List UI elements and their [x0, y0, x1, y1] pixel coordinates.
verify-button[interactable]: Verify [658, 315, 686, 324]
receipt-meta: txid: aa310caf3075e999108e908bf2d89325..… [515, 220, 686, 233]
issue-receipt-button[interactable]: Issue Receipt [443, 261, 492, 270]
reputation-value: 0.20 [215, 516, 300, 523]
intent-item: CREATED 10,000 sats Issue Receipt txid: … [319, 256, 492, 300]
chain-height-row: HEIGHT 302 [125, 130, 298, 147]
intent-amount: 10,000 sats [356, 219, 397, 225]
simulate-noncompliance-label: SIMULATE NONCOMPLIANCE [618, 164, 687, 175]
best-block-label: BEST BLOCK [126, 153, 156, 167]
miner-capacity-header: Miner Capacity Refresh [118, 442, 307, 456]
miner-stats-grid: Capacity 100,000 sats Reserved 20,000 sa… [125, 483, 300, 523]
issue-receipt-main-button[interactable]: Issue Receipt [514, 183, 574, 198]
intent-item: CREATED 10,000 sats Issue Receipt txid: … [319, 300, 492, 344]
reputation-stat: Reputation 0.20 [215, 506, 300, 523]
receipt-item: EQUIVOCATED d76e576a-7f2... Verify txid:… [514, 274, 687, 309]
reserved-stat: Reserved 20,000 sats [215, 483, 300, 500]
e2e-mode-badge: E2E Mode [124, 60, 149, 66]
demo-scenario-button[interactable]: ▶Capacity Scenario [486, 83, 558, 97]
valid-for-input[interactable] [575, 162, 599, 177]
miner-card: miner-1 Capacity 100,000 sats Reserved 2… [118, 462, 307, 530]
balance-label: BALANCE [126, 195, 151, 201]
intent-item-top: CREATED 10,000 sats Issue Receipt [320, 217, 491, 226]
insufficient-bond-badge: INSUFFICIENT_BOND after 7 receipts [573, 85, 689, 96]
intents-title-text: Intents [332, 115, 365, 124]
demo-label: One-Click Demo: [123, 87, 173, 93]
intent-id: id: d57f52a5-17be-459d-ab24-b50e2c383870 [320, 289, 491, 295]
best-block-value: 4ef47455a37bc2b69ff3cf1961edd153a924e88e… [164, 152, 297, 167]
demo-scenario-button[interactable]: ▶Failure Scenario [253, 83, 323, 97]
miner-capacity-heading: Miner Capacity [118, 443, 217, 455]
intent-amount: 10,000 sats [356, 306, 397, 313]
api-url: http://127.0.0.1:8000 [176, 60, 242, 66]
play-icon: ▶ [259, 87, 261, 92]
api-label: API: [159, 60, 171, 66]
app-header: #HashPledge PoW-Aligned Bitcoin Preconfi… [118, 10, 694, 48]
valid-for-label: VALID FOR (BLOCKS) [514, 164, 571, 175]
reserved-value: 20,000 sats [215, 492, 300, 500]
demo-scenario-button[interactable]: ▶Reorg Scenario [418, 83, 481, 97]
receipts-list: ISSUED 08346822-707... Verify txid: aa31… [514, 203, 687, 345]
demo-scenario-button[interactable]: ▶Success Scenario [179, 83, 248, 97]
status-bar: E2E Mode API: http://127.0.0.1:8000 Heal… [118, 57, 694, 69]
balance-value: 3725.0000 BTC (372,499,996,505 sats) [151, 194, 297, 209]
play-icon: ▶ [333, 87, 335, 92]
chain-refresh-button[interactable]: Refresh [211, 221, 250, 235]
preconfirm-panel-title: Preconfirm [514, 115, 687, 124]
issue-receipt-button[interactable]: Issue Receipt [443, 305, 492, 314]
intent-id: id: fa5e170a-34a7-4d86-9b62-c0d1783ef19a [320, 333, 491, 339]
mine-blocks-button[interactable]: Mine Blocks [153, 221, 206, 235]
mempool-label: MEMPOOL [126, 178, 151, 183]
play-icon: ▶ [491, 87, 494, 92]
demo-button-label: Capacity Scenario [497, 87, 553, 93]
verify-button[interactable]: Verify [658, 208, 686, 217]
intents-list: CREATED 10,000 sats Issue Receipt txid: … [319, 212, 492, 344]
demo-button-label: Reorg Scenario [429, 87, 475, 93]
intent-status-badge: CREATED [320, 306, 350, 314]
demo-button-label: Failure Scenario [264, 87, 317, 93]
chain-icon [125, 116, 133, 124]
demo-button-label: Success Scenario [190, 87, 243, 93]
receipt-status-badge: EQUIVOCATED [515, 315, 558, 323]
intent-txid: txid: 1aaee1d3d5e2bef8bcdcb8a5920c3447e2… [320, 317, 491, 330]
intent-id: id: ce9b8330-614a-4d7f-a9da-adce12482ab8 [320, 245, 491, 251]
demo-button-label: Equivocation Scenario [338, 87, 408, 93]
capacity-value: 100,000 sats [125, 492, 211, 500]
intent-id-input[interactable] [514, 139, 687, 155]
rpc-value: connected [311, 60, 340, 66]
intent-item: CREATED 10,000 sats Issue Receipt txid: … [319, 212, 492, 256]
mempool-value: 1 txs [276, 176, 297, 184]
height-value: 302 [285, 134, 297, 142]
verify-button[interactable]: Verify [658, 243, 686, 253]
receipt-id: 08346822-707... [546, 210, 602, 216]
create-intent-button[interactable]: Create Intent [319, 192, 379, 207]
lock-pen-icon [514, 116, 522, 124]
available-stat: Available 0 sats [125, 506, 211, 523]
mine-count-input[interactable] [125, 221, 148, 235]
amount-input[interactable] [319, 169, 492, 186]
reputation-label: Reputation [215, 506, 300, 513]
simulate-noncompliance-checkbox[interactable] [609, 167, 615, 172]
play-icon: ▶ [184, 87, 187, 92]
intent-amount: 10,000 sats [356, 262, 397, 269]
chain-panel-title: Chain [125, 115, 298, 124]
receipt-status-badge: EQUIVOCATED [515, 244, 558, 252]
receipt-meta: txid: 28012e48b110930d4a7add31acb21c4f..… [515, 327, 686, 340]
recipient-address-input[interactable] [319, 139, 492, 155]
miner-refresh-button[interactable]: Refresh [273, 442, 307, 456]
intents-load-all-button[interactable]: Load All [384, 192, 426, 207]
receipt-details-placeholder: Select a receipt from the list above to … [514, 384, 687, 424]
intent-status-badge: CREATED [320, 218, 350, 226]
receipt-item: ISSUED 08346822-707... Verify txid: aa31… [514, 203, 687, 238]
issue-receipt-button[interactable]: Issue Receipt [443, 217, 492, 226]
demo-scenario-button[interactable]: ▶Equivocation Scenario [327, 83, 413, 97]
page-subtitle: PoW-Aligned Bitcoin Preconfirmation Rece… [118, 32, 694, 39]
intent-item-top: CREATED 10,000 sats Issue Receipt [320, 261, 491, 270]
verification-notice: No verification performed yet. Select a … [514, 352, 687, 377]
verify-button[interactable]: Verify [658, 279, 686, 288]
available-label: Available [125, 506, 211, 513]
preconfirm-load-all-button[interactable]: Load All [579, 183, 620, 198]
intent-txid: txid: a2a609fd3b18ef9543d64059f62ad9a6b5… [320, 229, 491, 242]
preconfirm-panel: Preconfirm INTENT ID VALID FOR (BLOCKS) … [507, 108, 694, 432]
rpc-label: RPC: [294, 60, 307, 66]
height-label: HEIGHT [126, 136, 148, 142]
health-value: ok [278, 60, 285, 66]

══════════

» TASK STATEMENT
Your answer should be the listing itself, repeated exactly.

» WRITTEN RESPONSE
List UI elements and their [x0, y0, x1, y1] pixel coordinates.
verify-button[interactable]: Verify [658, 315, 686, 324]
receipt-meta: txid: aa310caf3075e999108e908bf2d89325..… [515, 220, 686, 233]
issue-receipt-button[interactable]: Issue Receipt [443, 261, 492, 270]
reputation-value: 0.20 [215, 516, 300, 523]
intent-item: CREATED 10,000 sats Issue Receipt txid: … [319, 256, 492, 300]
chain-height-row: HEIGHT 302 [125, 130, 298, 147]
intent-amount: 10,000 sats [356, 219, 397, 225]
simulate-noncompliance-label: SIMULATE NONCOMPLIANCE [618, 164, 687, 175]
best-block-label: BEST BLOCK [126, 153, 156, 167]
miner-capacity-header: Miner Capacity Refresh [118, 442, 307, 456]
miner-stats-grid: Capacity 100,000 sats Reserved 20,000 sa… [125, 483, 300, 523]
issue-receipt-main-button[interactable]: Issue Receipt [514, 183, 574, 198]
intent-item: CREATED 10,000 sats Issue Receipt txid: … [319, 300, 492, 344]
reputation-stat: Reputation 0.20 [215, 506, 300, 523]
receipt-item: EQUIVOCATED d76e576a-7f2... Verify txid:… [514, 274, 687, 309]
reserved-stat: Reserved 20,000 sats [215, 483, 300, 500]
e2e-mode-badge: E2E Mode [124, 60, 149, 66]
demo-scenario-button[interactable]: ▶Capacity Scenario [486, 83, 558, 97]
valid-for-input[interactable] [575, 162, 599, 177]
miner-card: miner-1 Capacity 100,000 sats Reserved 2… [118, 462, 307, 530]
balance-label: BALANCE [126, 195, 151, 201]
intent-item-top: CREATED 10,000 sats Issue Receipt [320, 217, 491, 226]
insufficient-bond-badge: INSUFFICIENT_BOND after 7 receipts [573, 85, 689, 96]
intents-title-text: Intents [332, 115, 365, 124]
demo-label: One-Click Demo: [123, 87, 173, 93]
intent-id: id: d57f52a5-17be-459d-ab24-b50e2c383870 [320, 289, 491, 295]
best-block-value: 4ef47455a37bc2b69ff3cf1961edd153a924e88e… [164, 152, 297, 167]
demo-scenario-button[interactable]: ▶Failure Scenario [253, 83, 323, 97]
miner-capacity-heading: Miner Capacity [118, 443, 217, 455]
intent-amount: 10,000 sats [356, 306, 397, 313]
api-url: http://127.0.0.1:8000 [176, 60, 242, 66]
play-icon: ▶ [259, 87, 261, 92]
api-label: API: [159, 60, 171, 66]
app-header: #HashPledge PoW-Aligned Bitcoin Preconfi… [118, 10, 694, 48]
valid-for-label: VALID FOR (BLOCKS) [514, 164, 571, 175]
reserved-value: 20,000 sats [215, 492, 300, 500]
demo-scenario-button[interactable]: ▶Reorg Scenario [418, 83, 481, 97]
receipts-list: ISSUED 08346822-707... Verify txid: aa31… [514, 203, 687, 345]
demo-scenario-button[interactable]: ▶Success Scenario [179, 83, 248, 97]
status-bar: E2E Mode API: http://127.0.0.1:8000 Heal… [118, 57, 694, 69]
balance-value: 3725.0000 BTC (372,499,996,505 sats) [151, 194, 297, 209]
play-icon: ▶ [333, 87, 335, 92]
chain-refresh-button[interactable]: Refresh [211, 221, 250, 235]
preconfirm-panel-title: Preconfirm [514, 115, 687, 124]
issue-receipt-button[interactable]: Issue Receipt [443, 305, 492, 314]
intent-id: id: fa5e170a-34a7-4d86-9b62-c0d1783ef19a [320, 333, 491, 339]
mine-blocks-button[interactable]: Mine Blocks [153, 221, 206, 235]
mempool-label: MEMPOOL [126, 178, 151, 183]
play-icon: ▶ [491, 87, 494, 92]
demo-button-label: Capacity Scenario [497, 87, 553, 93]
verify-button[interactable]: Verify [658, 208, 686, 217]
intents-list: CREATED 10,000 sats Issue Receipt txid: … [319, 212, 492, 344]
demo-button-label: Reorg Scenario [429, 87, 475, 93]
intent-status-badge: CREATED [320, 306, 350, 314]
demo-button-label: Failure Scenario [264, 87, 317, 93]
chain-icon [125, 116, 133, 124]
demo-button-label: Success Scenario [190, 87, 243, 93]
receipt-status-badge: EQUIVOCATED [515, 315, 558, 323]
intent-txid: txid: 1aaee1d3d5e2bef8bcdcb8a5920c3447e2… [320, 317, 491, 330]
intent-id: id: ce9b8330-614a-4d7f-a9da-adce12482ab8 [320, 245, 491, 251]
demo-button-label: Equivocation Scenario [338, 87, 408, 93]
capacity-value: 100,000 sats [125, 492, 211, 500]
intent-id-input[interactable] [514, 139, 687, 155]
rpc-value: connected [311, 60, 340, 66]
intent-item: CREATED 10,000 sats Issue Receipt txid: … [319, 212, 492, 256]
mempool-value: 1 txs [276, 176, 297, 184]
height-value: 302 [285, 134, 297, 142]
verify-button[interactable]: Verify [658, 243, 686, 253]
receipt-id: 08346822-707... [546, 210, 602, 216]
create-intent-button[interactable]: Create Intent [319, 192, 379, 207]
lock-pen-icon [514, 116, 522, 124]
available-stat: Available 0 sats [125, 506, 211, 523]
mine-count-input[interactable] [125, 221, 148, 235]
amount-input[interactable] [319, 169, 492, 186]
reputation-label: Reputation [215, 506, 300, 513]
simulate-noncompliance-checkbox[interactable] [609, 167, 615, 172]
play-icon: ▶ [184, 87, 187, 92]
intent-amount: 10,000 sats [356, 262, 397, 269]
chain-panel-title: Chain [125, 115, 298, 124]
receipt-status-badge: EQUIVOCATED [515, 244, 558, 252]
receipt-meta: txid: 28012e48b110930d4a7add31acb21c4f..… [515, 327, 686, 340]
recipient-address-input[interactable] [319, 139, 492, 155]
miner-refresh-button[interactable]: Refresh [273, 442, 307, 456]
intents-load-all-button[interactable]: Load All [384, 192, 426, 207]
receipt-details-placeholder: Select a receipt from the list above to … [514, 384, 687, 424]
intent-status-badge: CREATED [320, 218, 350, 226]
receipt-item: ISSUED 08346822-707... Verify txid: aa31… [514, 203, 687, 238]
issue-receipt-button[interactable]: Issue Receipt [443, 217, 492, 226]
demo-scenario-button[interactable]: ▶Equivocation Scenario [327, 83, 413, 97]
page-subtitle: PoW-Aligned Bitcoin Preconfirmation Rece… [118, 32, 694, 39]
intent-item-top: CREATED 10,000 sats Issue Receipt [320, 261, 491, 270]
verification-notice: No verification performed yet. Select a … [514, 352, 687, 377]
verify-button[interactable]: Verify [658, 279, 686, 288]
available-label: Available [125, 506, 211, 513]
preconfirm-load-all-button[interactable]: Load All [579, 183, 620, 198]
intent-txid: txid: a2a609fd3b18ef9543d64059f62ad9a6b5… [320, 229, 491, 242]
preconfirm-panel: Preconfirm INTENT ID VALID FOR (BLOCKS) … [507, 108, 694, 432]
rpc-label: RPC: [294, 60, 307, 66]
height-label: HEIGHT [126, 136, 148, 142]
health-value: ok [278, 60, 285, 66]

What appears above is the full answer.